**Problem details:** Restate the lines word for word, from the one containing "ate vectors." through the last line of the entries below, without any other lines.

**The data:**
[Start of section]

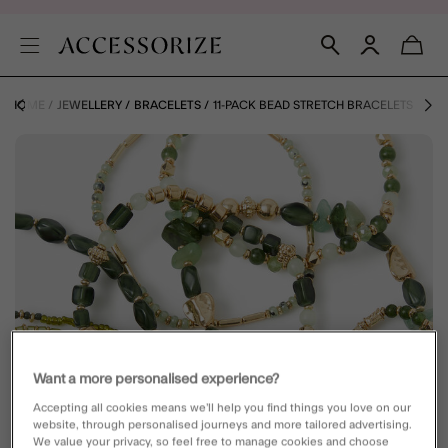
HOME
JEWELLERY
BRACELETS
11-PACK BEAD STRETCH BRACELETS
Want a more personalised experience?
Accepting all cookies means we’ll help you find things you love on our
website, through personalised journeys and more tailored advertising.
We value your privacy, so feel free to manage cookies and choose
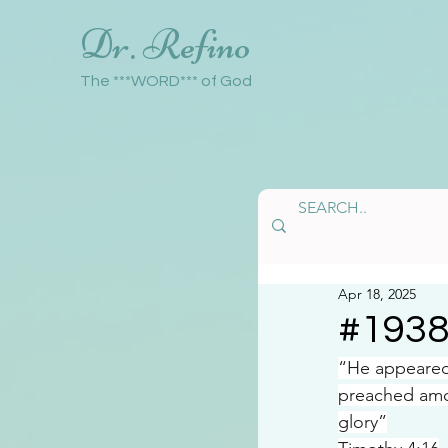
Dr. Refino
The ***WORD*** of God
Apr 18, 2025
#193
“He appeared
preached amo
glory”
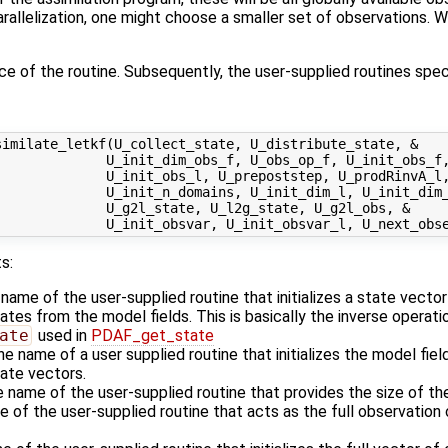
allelization, one might choose a smaller set of observations. We
ace of the routine. Subsequently, the user-supplied routines speci
imilate_letkf(U_collect_state, U_distribute_state, &

             U_init_dim_obs_f, U_obs_op_f, U_init_obs_f,
             U_init_obs_l, U_prepoststep, U_prodRinvA_l,
             U_init_n_domains, U_init_dim_l, U_init_dim_
             U_g2l_state, U_l2g_state, U_g2l_obs, &

s:
 name of the user-supplied routine that initializes a state vecto
es from the model fields. This is basically the inverse operati
ate
used in
PDAF_get_state
he name of a user supplied routine that initializes the model fiel
ate vectors.
e name of the user-supplied routine that provides the size of th
e of the user-supplied routine that acts as the full observatio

[End of section]

**Exercise result:**
ate vectors.
e name of the user-supplied routine that provides the size of th
e of the user-supplied routine that acts as the full observatio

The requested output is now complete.